There were lots of positives at Waitangi this week. There was also a lot of gloss, driven by hope (and perhaps primed by Shane Jones hospitality). Labour promised that it will be accountable to Maori. That promise faces a major test next week, as the Crown responds in the Waitangi Tribunal’s inquiry on the Trans-Pacific Partnership Agreement (TPPA).
In a folksy video filmed in her kitchen last week and posted on facebook the Prime Minister assured us that the government ‘has an exemption that says it is always able to legislate and act to protect its obligations under the Treaty of Waitangi and that can’t be challenged by other nations’.
Whoever scripted that text knows it’s not true.
Just days before, the chair of the Waitangi Tribunal inquiry into the TPPA set out four questions for the Crown to answer:
(a) when will the text of the revised TPPA (the “Comprehensive and Progressive Agreement on Trans-Pacific Partnership”) be available;
(b) what will be the effect of that text on the Crown’s ongoing engagement with Maori on the review of the Plant Varieties regime, and adoption of the UPOV 1991 convention on plant varieties (as required by the TPPA);
(c) what is the status of this new agreement and what issues in the TPPA claim remain live; and
(d) ‘when would be the appropriate time for the Tribunal to commence inquiry into the remaining substantive claims that have been filed with respect of the TPPA?’
The Crown (ie the Government advised mainly by MFAT) has to reply by next Thursday, 14th February.

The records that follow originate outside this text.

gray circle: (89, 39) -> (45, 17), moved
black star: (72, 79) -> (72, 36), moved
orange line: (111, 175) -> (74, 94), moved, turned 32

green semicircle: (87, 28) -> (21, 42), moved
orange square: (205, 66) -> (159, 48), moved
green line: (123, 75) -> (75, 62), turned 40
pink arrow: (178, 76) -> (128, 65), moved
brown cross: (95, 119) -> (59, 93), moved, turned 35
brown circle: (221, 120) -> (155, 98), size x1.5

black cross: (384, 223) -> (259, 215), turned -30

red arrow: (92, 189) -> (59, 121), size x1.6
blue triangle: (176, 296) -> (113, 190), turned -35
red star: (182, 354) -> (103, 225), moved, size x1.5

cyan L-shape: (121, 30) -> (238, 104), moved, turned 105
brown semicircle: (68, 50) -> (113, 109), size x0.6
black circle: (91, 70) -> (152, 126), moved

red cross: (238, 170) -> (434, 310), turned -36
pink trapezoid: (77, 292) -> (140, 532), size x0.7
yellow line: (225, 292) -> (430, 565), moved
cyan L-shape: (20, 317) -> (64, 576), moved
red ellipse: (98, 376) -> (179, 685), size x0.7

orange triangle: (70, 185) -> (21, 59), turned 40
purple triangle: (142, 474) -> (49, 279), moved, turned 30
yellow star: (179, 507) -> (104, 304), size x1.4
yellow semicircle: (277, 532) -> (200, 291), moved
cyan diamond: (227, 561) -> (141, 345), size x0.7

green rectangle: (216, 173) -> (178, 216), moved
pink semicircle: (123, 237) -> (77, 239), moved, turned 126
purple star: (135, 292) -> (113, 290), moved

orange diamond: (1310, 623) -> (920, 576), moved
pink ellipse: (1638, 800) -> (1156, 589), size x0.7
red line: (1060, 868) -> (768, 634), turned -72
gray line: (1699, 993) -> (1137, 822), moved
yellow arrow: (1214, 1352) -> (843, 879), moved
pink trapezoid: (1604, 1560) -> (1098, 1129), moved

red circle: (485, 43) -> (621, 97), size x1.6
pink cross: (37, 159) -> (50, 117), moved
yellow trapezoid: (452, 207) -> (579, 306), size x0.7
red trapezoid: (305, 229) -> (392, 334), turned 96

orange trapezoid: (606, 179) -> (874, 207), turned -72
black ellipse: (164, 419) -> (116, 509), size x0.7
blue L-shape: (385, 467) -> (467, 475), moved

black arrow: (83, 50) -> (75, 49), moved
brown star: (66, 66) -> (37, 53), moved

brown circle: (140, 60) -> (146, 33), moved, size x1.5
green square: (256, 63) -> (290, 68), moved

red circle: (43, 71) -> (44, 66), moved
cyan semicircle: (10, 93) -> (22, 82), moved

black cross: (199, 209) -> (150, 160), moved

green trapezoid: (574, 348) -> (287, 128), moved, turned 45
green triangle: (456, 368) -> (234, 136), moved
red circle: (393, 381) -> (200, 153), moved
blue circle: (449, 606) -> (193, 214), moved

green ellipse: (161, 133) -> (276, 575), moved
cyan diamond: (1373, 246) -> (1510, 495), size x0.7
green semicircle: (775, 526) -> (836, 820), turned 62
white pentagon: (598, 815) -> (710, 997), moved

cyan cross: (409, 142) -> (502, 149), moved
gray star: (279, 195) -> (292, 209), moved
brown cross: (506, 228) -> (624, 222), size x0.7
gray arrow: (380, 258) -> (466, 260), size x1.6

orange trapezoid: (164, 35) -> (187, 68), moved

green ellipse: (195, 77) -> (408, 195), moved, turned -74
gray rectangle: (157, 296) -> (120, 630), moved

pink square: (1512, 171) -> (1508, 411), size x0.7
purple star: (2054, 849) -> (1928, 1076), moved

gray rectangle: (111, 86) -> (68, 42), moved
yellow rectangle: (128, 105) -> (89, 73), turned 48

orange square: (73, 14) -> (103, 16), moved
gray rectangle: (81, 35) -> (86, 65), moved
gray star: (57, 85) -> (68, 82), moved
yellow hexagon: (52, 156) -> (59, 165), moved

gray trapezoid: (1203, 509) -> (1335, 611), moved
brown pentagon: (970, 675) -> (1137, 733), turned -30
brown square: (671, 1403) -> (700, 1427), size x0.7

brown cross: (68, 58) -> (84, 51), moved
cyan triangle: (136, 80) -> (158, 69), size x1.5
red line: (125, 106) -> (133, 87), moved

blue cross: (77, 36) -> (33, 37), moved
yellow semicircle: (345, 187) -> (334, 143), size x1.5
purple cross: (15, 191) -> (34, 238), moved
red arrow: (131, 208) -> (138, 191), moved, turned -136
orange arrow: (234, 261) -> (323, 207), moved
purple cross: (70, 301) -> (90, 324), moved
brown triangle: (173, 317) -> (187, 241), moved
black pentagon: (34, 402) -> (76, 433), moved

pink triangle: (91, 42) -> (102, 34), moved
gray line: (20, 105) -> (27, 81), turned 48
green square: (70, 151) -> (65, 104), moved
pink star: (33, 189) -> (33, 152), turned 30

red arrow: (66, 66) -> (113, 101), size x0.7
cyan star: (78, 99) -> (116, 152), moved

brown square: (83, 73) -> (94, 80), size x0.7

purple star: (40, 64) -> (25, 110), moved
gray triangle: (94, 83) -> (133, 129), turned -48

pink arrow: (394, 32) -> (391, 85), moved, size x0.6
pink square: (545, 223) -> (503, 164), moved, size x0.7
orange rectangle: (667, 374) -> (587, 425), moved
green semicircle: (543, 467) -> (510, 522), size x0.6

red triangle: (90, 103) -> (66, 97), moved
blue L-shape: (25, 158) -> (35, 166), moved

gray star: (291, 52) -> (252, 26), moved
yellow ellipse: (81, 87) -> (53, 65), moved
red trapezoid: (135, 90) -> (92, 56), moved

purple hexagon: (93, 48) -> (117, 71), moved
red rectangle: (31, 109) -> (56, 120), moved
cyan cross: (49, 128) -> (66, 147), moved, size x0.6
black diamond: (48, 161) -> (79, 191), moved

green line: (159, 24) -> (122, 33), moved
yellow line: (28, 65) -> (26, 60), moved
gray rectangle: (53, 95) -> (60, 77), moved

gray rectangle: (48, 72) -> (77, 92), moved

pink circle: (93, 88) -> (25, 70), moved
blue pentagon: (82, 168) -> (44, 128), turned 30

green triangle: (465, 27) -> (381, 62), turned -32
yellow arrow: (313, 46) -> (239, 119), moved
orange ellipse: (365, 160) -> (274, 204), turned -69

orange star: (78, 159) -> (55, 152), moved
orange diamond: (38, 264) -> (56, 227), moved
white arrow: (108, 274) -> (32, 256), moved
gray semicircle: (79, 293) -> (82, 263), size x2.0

There is a serious risk that the government’s Treaty-friendly will continue the dismissive approach National took to the Tribunal.
On the first question, National refused to even say whether there was a Treaty exception until the text was released. Trade Minister David Parker has said the TPPA-11 text will remain secret, presumably even from the Waitangi Tribunal, until after new agreement has been signed.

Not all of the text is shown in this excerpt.